» **DATA RECORDS**
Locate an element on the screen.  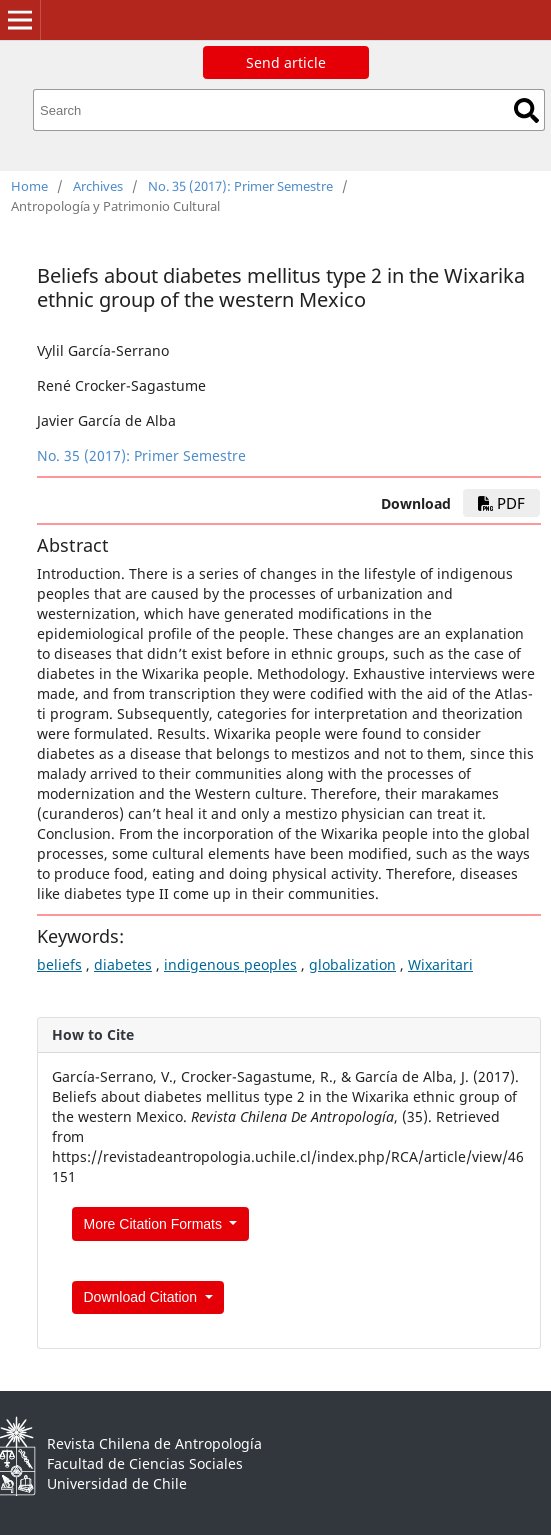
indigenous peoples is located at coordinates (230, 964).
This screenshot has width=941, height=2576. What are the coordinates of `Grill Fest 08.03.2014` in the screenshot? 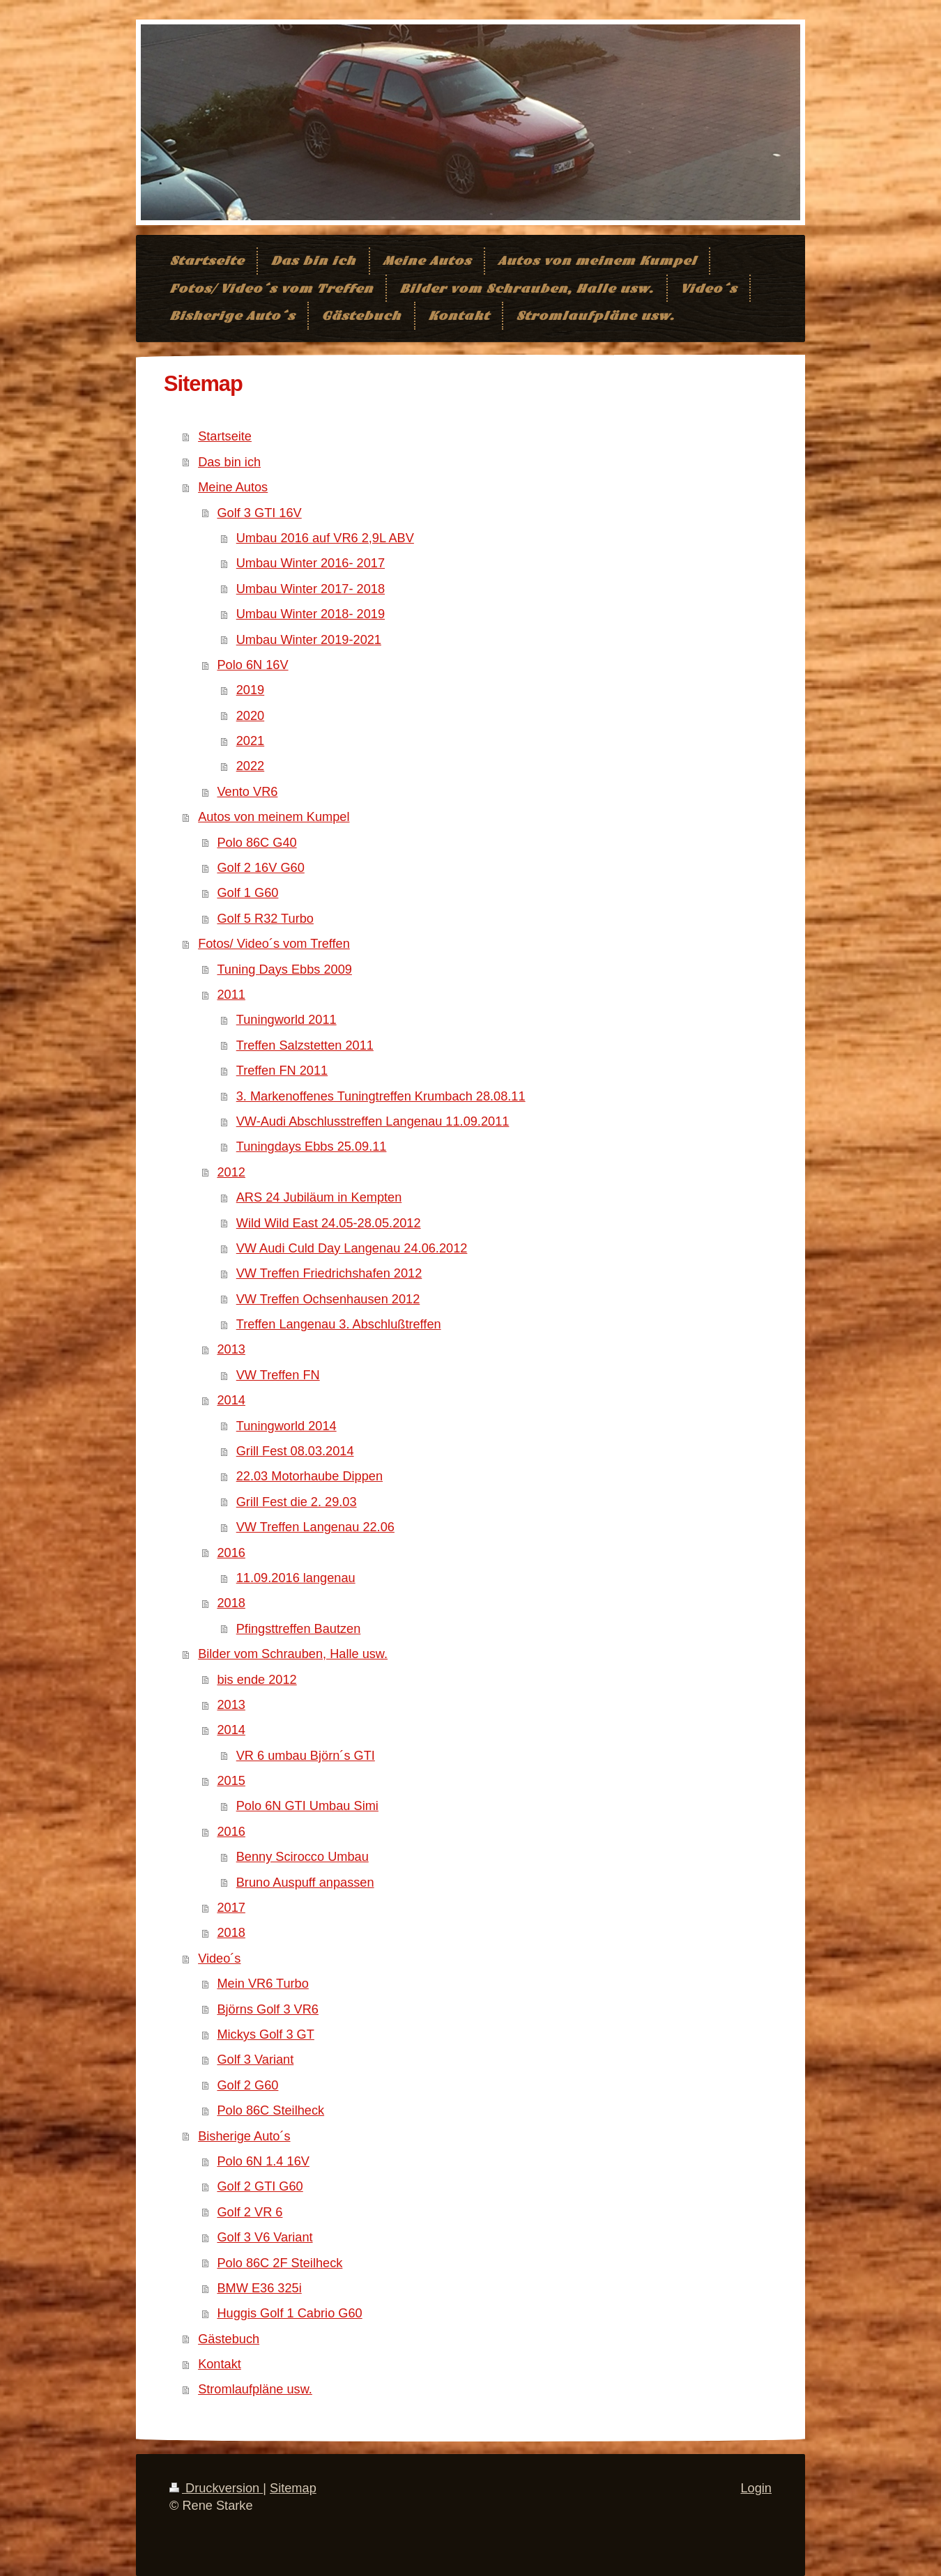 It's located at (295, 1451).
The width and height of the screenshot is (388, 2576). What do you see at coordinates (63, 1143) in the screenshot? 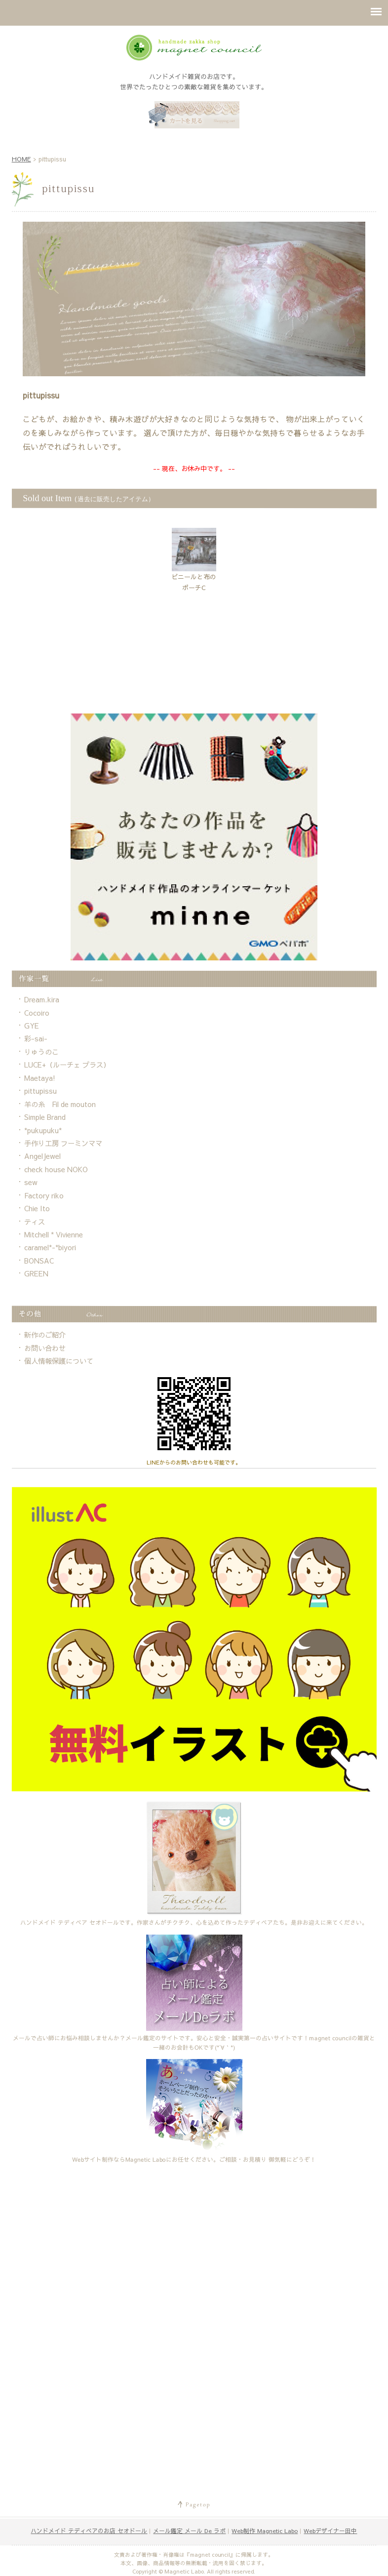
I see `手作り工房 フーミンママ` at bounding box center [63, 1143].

» **EXERCISE**
The lines from the one containing "The width and" to the final line of the material, both ends included, should be retyped exactly and alone, with no pictures.

» **ANSWER TO THIS TASK**
The width and height of the screenshot is (388, 2576). What do you see at coordinates (63, 1143) in the screenshot? 
I see `手作り工房 フーミンママ` at bounding box center [63, 1143].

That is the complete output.